Re: [PATCH v6 5/5] nvme-fabrics: handle transient auth failures

From: Sagi Grimberg
Date: Mon Apr 15 2024 - 16:51:28 EST




On 15/04/2024 15:42, Daniel Wagner wrote:
Retry authentication a couple of times to avoid error out on transient
errors. E.g. if a new key is deployed on the host and the target. At the
same time the connection drops. The host might use the wrong key to
reconnect.

Suggested-by: Sagi Grimberg <sagi@xxxxxxxxxxx>
Signed-off-by: Daniel Wagner <dwagner@xxxxxxx>
---
drivers/nvme/host/auth.c | 4 ++--
drivers/nvme/host/fabrics.c | 10 +++++++++-
drivers/nvme/host/fc.c | 2 ++
drivers/nvme/host/nvme.h | 1 +
drivers/nvme/host/rdma.c | 1 +
drivers/nvme/host/tcp.c | 1 +
6 files changed, 16 insertions(+), 3 deletions(-)
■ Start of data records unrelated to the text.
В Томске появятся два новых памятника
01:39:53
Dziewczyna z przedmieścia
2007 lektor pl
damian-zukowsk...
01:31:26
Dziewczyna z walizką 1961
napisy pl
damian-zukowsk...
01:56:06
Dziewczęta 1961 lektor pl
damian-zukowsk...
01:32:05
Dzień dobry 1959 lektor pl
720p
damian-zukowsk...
diff --git a/drivers/nvme/host/auth.c b/drivers/nvme/host/auth.c
index a264b3ae078b..368dcc6ee11b 100644
--- a/drivers/nvme/host/auth.c
+++ b/drivers/nvme/host/auth.c
@@ -797,7 +797,7 @@ static void nvme_queue_auth_work(struct work_struct *work)
NVME_AUTH_DHCHAP_MESSAGE_SUCCESS1);
if (ret) {
chap->status = ret;
- chap->error = -ECONNREFUSED;
+ chap->error = -EKEYREJECTED;
return;
}
@@ -818,7 +818,7 @@ static void nvme_queue_auth_work(struct work_struct *work)
ret = nvme_auth_process_dhchap_success1(ctrl, chap);
if (ret) {
/* Controller authentication failed */
- chap->error = -ECONNREFUSED;
+ chap->error = -EKEYREJECTED;
goto fail2;
}
diff --git a/drivers/nvme/host/fabrics.c b/drivers/nvme/host/fabrics.c
index d9a73b1b41c4..6dfa45dce232 100644
--- a/drivers/nvme/host/fabrics.c
+++ b/drivers/nvme/host/fabrics.c
@@ -573,8 +573,16 @@ EXPORT_SYMBOL_GPL(nvmf_connect_io_queue);
*/
bool nvmf_should_reconnect(struct nvme_ctrl *ctrl, int status)
{
- if (status < 0)
+ if (status < 0) {
+ /*
+ * authentication errors can be transient, thus retry a couple
+ * of times before giving up.
+ */
+ if (status == -EKEYREJECTED &&
+ ++ctrl->nr_auth_retries < 3)
+ return true;

I did not suggest nr_auth_retries. Where is the 3 coming from? The controller already
has a number of reconnects before it gives up, no reason to add another one.

Just don't return false based on the status if it is a transient authentication error.

The patch just needs to be modified from:
    if (status < 0)
to
    if (status < 0 && status != -EKEYREJECTED Plus a comment that explains it.